A German duo‘s requiem for Palestine
30. Mai 2013
Two German musicians are presenting a symphony in East Jerusalem and the West Bank dedicated to their murdered Palestinian partner and his city, Jenin, as well as a boy who was killed by the IDF; they have found little room for collaboration with Israel. German film producer Benjamin Deiss was visiting Jenin and working in collaboration with Juliano Mer-Khamis when the latter, a celebrated Israeli-Palestinian actor and director, was murdered in April 2011. Leaflets were soon dropped around town suggesting Mer-Khamis had brought in corrupting Western influences. Deiss says his hosts in Jenin recommended he and all the other foreigners in town leave – they could not guarantee their safety.
In the more than two years that have passed, Deiss and Markus Rindt, a founder of the Dresdner Sinfoniker, a chamber orchestra based in Dresden, Germany, have continued to work towards realizing a dream that was already in the works when Mer-Khams died: to perform a “Symphony for Palestine.” Or, at least that is the name they finally settled on, after finding that realities on the ground limited what they could say and whom they could invite. They played with other titles, among them “Symphony for Peace.” But the very word peace seems to elicit mostly skepticism and scowls these days, especially with the so-called Oslo process heading toward its 20th birthday with, in the opinion of most Palestinians, very little to show for itself. “When we were looking for partners, people in Palestine said peace is a good thing, but we’ve been talking about peace for decades, and nothing has come of it, so we’re sort of tired of this word,” explained Deiss at a press conference earlier this week at the Al-Hakawati Theatre in East Jerusalem. The symphony will have its largest of the three free performances at the Ramallah Cultural Palace Thursday night at 7:30 P.M., followed by a performance at Al-Hakawati on Saturday and a finale in Jenin on Sunday. The project is dedicated to Jenin, to Mer-Khamis’ memory and to 11-year-old Ahmed Khatib, who was shot dead by an Israeli soldier in 2005, who mistook his toy gun for a real one. His parent donated his organs – to both Israelis and Palestinians. But is “Symphony for Palestine” synonymous with solidarity for Palestine? Many of the people involved with the project – including the funder, Kulturstiftung des Bundes, or the „German Federal Cultural Foundation“ – say they would have loved for it to be a series of concerts bringing together the visiting symphony with both Israeli and Palestinian musicians and for it to play inside Israel proper as well. That, however, was not in the political cards, they say. Projects that sound like normalization do not find a wide audience. Friederike Tappe Hornbostel of Kulturstiftung des Bundes said in the future, she hopes an Israeli-Palestinian collaboration will be possible. “I would have preferred to also do the concerts with Israel, and we do a lot of projects in Israel as well. But at the moment, Palestinians do not want normalization.”

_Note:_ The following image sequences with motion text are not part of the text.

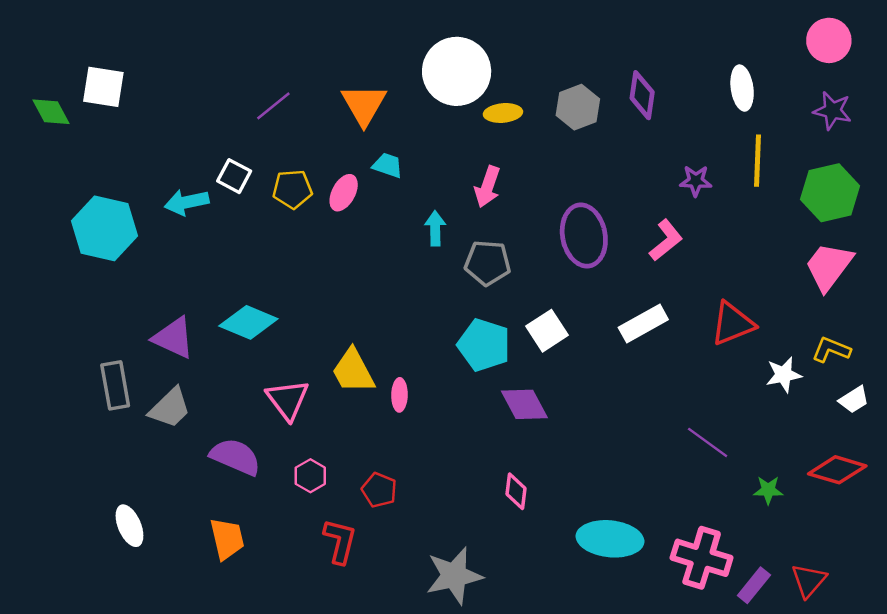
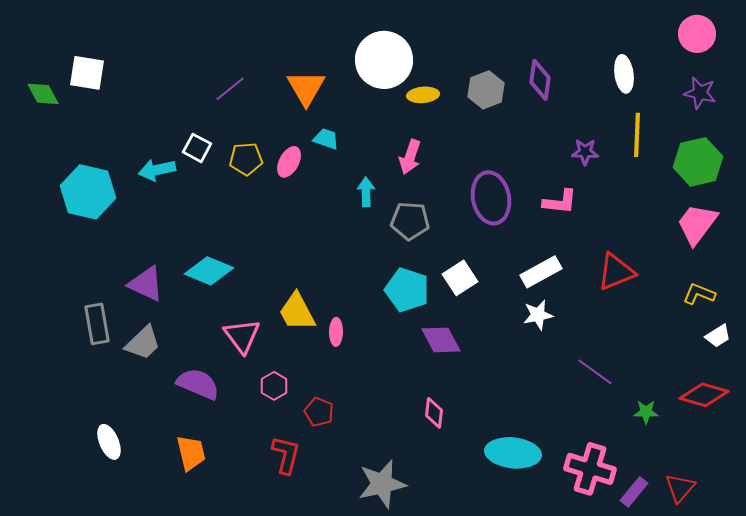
pink L-shape: (666, 240) -> (560, 202), turned 45
white star: (784, 375) -> (538, 315), moved
pink hexagon: (310, 476) -> (274, 386), moved

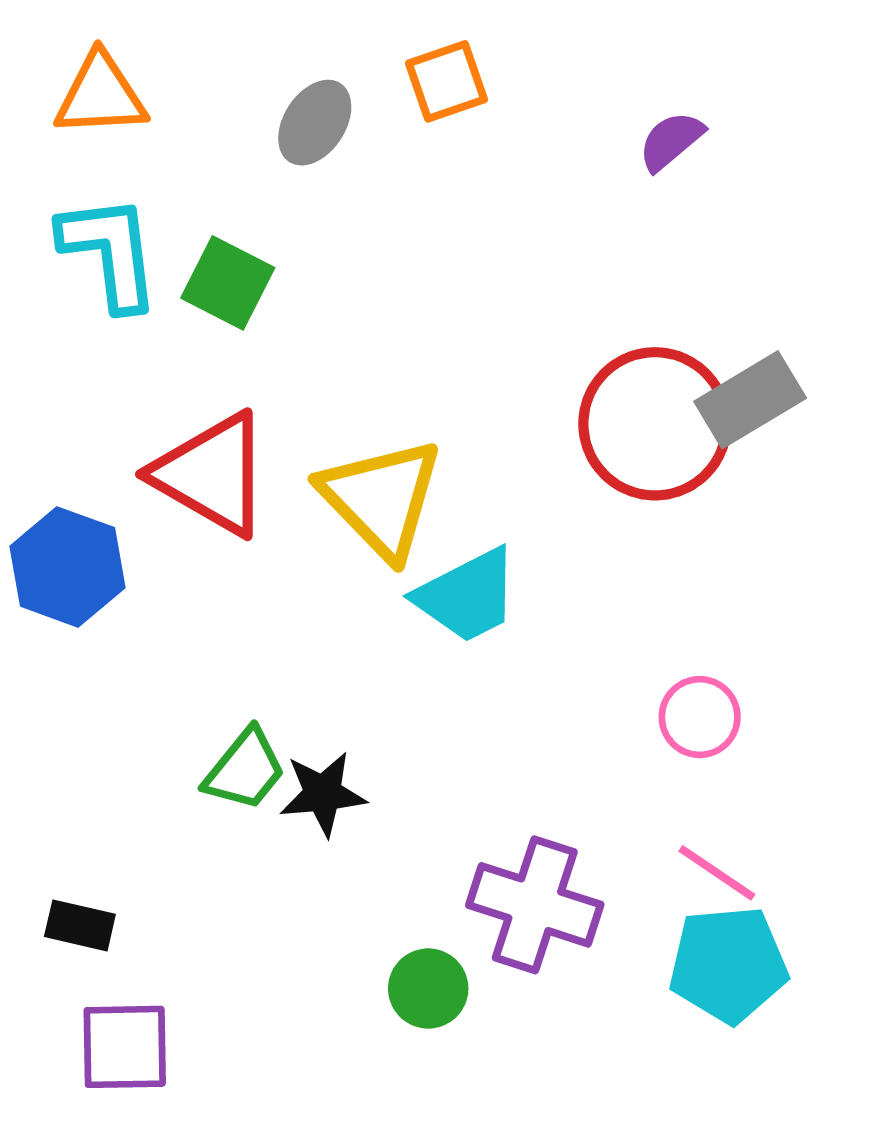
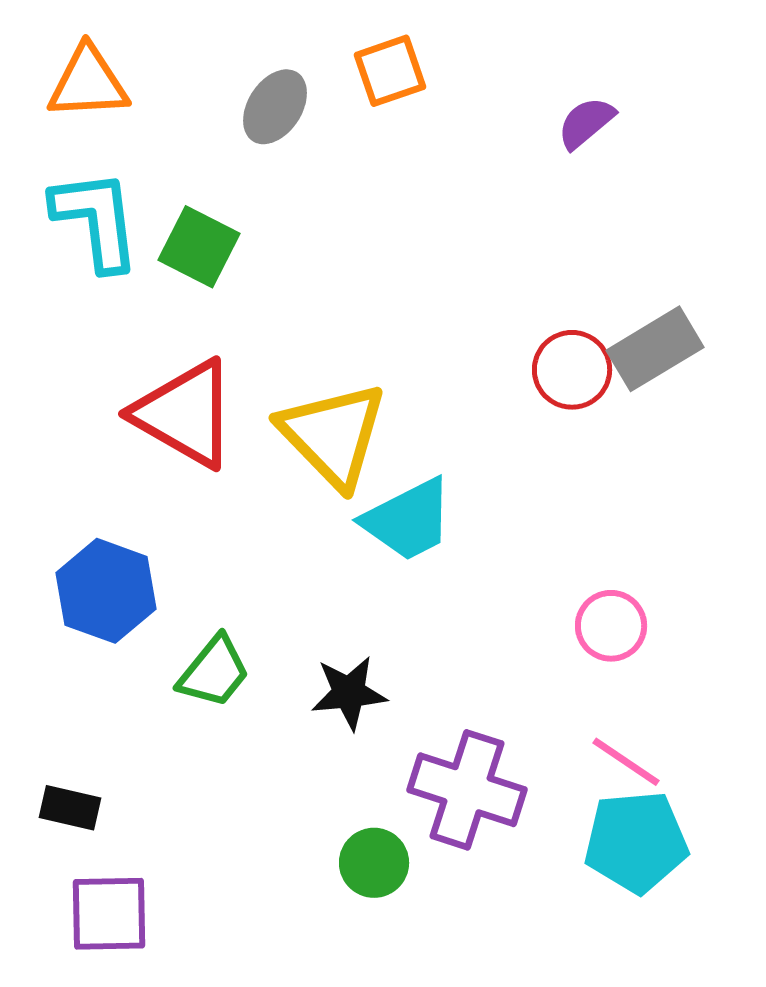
red circle: (655, 424) -> (572, 370), size x0.6
blue hexagon: (67, 567) -> (106, 591), moved
black star: (323, 794) -> (349, 693), moved

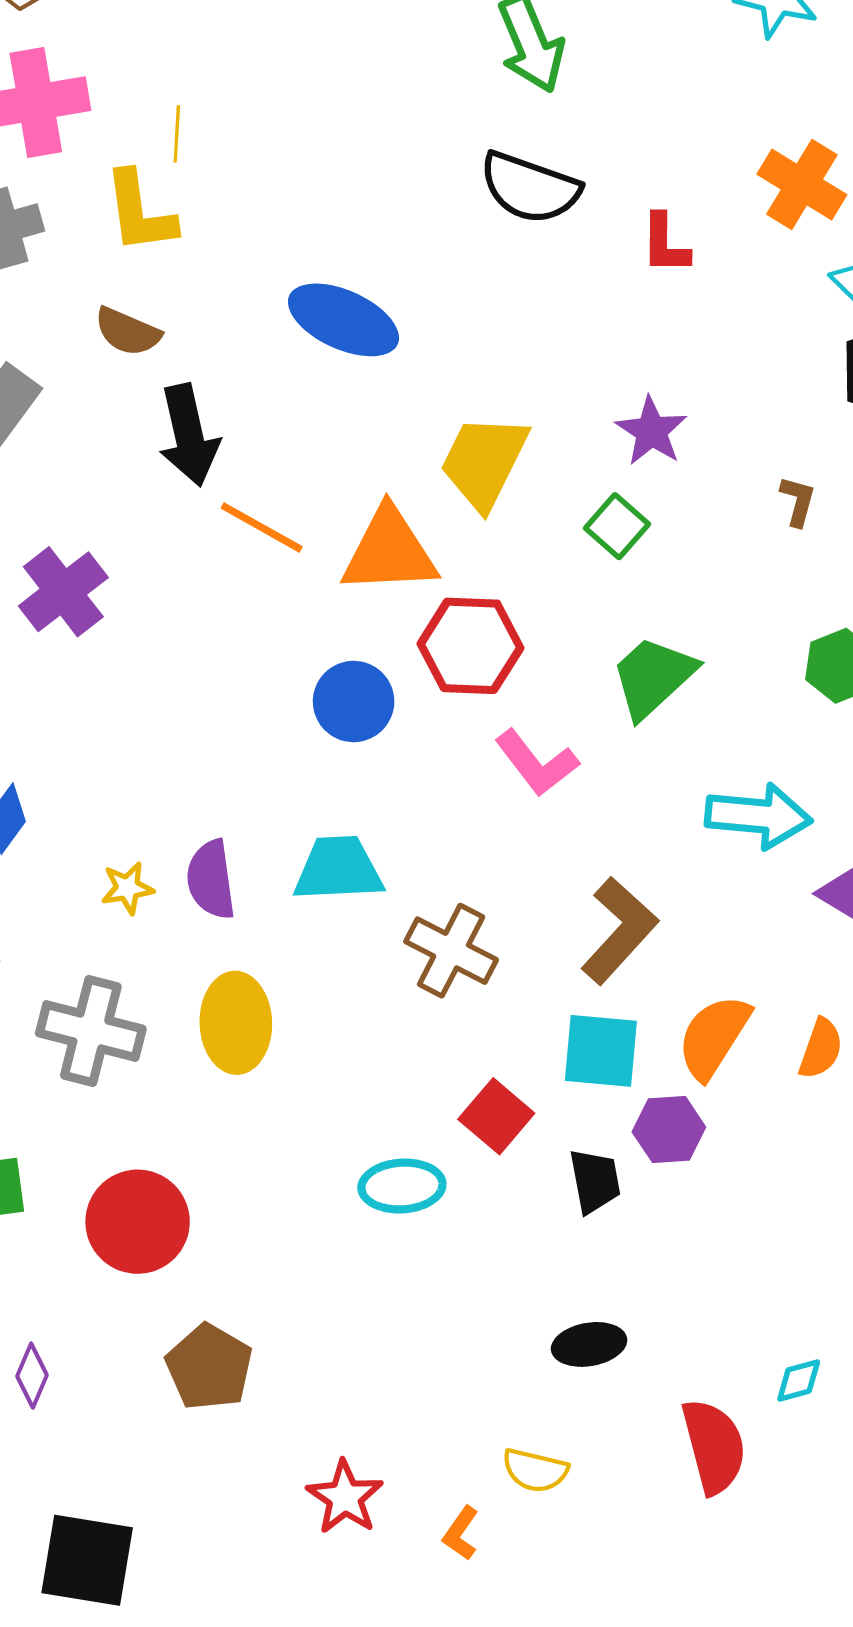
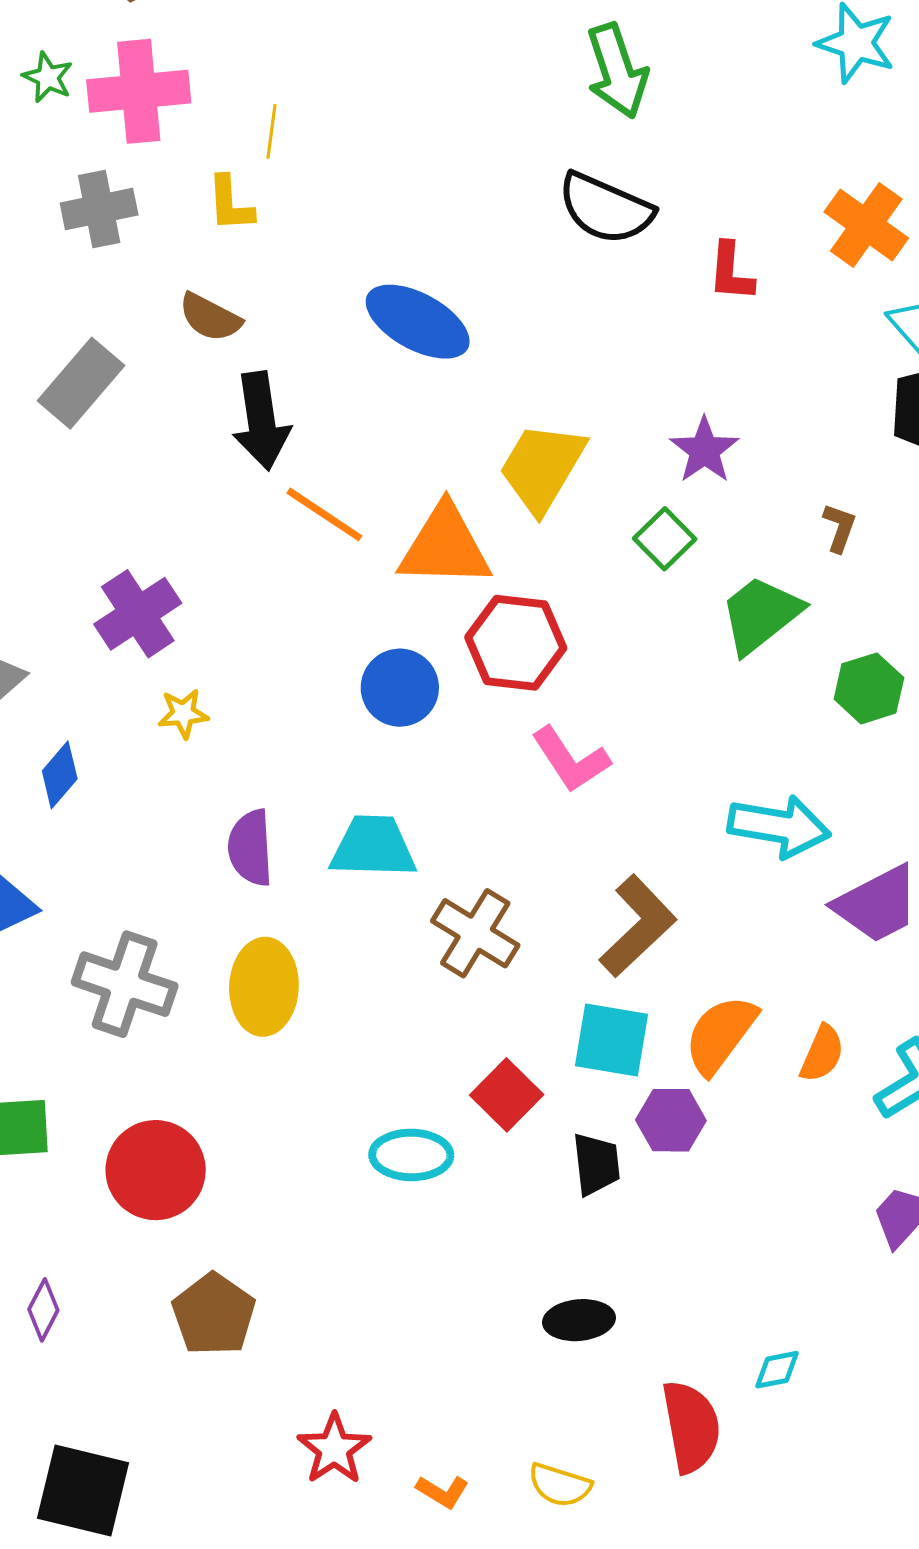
yellow L-shape: (140, 212) -> (230, 204), size x0.7
purple cross: (63, 592) -> (138, 614), moved
green trapezoid: (653, 677) -> (761, 614), moved
yellow star: (127, 888) -> (183, 714), moved
yellow semicircle: (535, 1470) -> (560, 1485), moved
orange L-shape: (461, 1533) -> (443, 1492), turned -98

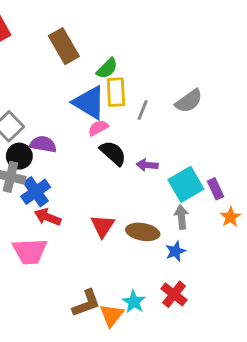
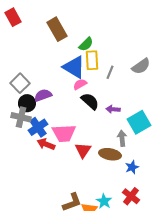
purple semicircle: (43, 144) -> (43, 95), turned -30
gray arrow: (181, 217) -> (122, 138), moved
pink trapezoid: (30, 251) -> (64, 133), moved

Still, they say, their goal is a celebration of music as a means of communication, not as a political tool. “Everybody will interpret something from this,” says Deiss, 31, who wears a long, impressively full brown beard that, in different clothing, would allow him to pass for a resident of one of the settlements not far from one of the West Bank cities he’ll be visiting. “Most of our musicians only know this conflict from their television screens. I don’t see myself as a representative of the German state or as a solidarity project. “But we are dedicating the whole project to the citizens of Jenin and to the idea of opening a cultural institution where there isn’t one, where people can barely travel at all. We hope that by going there we can inspire people to use culture as a way to communicate.” The key piece of work they will perform is “The Silent City,” written by Iranian composer and Kamancheh virtuoso Kayhan Kalhor. The group had hoped to bring Kalhor here but his advisors said it might make it difficult for him to return to Iran. In addition to the 20 musicians coming from Dresden, the performance will incorporate three Palestinian musicians and two from Azerbaijan. “Some of our musicians were a little bit nervous and concerned, but now that they’re all here, I think the feeling is very positive,” said Rindt. The key image on the posters advertising the event shows a man in a hammock seemingly hanging out on the separation barrier – an amusing image that the team says their Palestinian partners loved. Lest you try to figure out where in the West Bank such a brilliant image was created, it was shot in Turkish Kurdistan, in another land of unresolved issues.